Arizona Enacts Law Raising ED Malpractice Standard
Effective September 30, a new law in Arizona raised the burden of proof for medical malpractice lawsuits against ED doctors from “preponderance of evidence” to “clear and convincing evidence.” The purpose of the law is to encourage more doctors to practice emergency medicine in the state. Critics of the new law say the measure unnecessarily gives privileged status to ED doctors, since other physicians are still held to the “preponderance of evidence” standard. These critics say that the elevated burden of proof will simply make it harder for plaintiffs who were injured out of negligence to prove their already-difficult claims.

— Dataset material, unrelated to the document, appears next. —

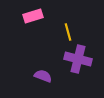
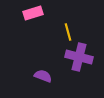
pink rectangle: moved 3 px up
purple cross: moved 1 px right, 2 px up
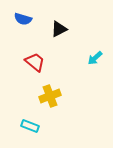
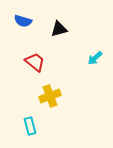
blue semicircle: moved 2 px down
black triangle: rotated 12 degrees clockwise
cyan rectangle: rotated 54 degrees clockwise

Trial of Dr. Whitecoat: A physician blogs about his malpractice trial
For those with some time on their hands, this previously mentioned 19 episode series is a fascinating look at a malpractice trial from a physician’s perspective. It takes only about 4 minutes to read each episode.

Facebook: Friend or foe in a malpractice trial?
Facebook posts can be viewed by a surprising number of people who may not be one’s “friends.” This article from NY law firm Ziff Law shows what can happen when one’s life looks much better on Facebook than it is made to appear during a malpractice trial. Facebook is just one of many internet sites where both plaintiff and defense attorneys can check out litigants. Simply Googling a name often yields fascinating results.

Determining When An Expert Witness Is “Expert Enough”
The 5th Circuit Court in June ruled as qualified a defense expert with less training in the specific question at trial than the plaintiff expert had in toxicology and cardiology.  In Huss v. Gayden the plaintiff expert had been ruled unqualified by the trial court. The Circuit Court ruled that the defense expert did indeed have the credentials to provide rebuttal testimony on the scientific methodology and the medical literature cited by the plaintiff expert based on the defense expert’s qualifications as a physician in internal medicine. The 1993 Daubert case standard was frequently cited.